Antes que ela pudesse se levantar, agora completamente vestida, Rony ficou de joelhos na cama e puxou com força o corpo da garota contra o seu. Hermione reprimiu um grito de surpresa e se abraçou ao pescoço do ruivo.


- Você quer me matar de susto?- ela riu.


- Você que veio até o meu quarto...me beijando daquele jeito...


- Você também me beijou!- ela silenciou o garoto com o indicador, sorrindo.- Vista-se também e venha comigo, você não queria jogar quadribol...?


- Não vai ser tão fácil você se livrar assim de mim da próxima vez.- ele a beijou rapidamente, inclinando seu corpo contra o dela.


Depois, rindo, soltou a garota e recolheu suas peças de roupa, vestindo-se rapidamente enquanto Hermione analisava seu próprio reflexo.
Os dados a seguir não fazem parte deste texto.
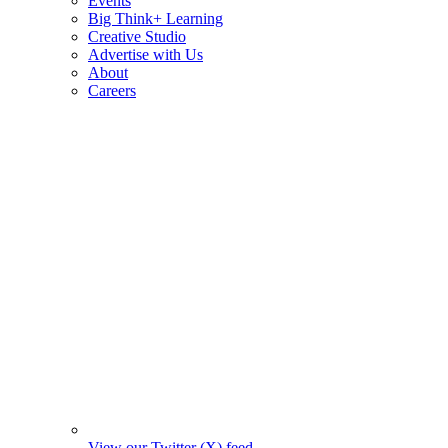
Events
Big Think+ Learning
Creative Studio
Advertise with Us
About
Careers
View our Twitter (X) feed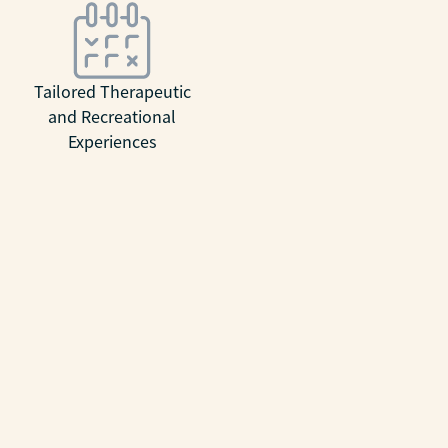
Tailored Therapeutic
and Recreational
Experiences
Ela estava vermelha quando ele segurou sua mão para que saíssem do quarto. Será que ela não entendia o que Rony estava passando? Mesmo que tivessem ficado todo aquele tempo ali, se ninguém os interrompesse, Rony seria capaz de permanecer o resto do dia, por mais que sentisse seu corpo cansado e as pernas levemente trêmulas.


Abraçado a Hermione ele desceu as escadas, sem se importar em saber para onde estavam indo. Sentia-se como se flutuasse, como se seus pés não precisassem do chão para levá-lo a algum lugar.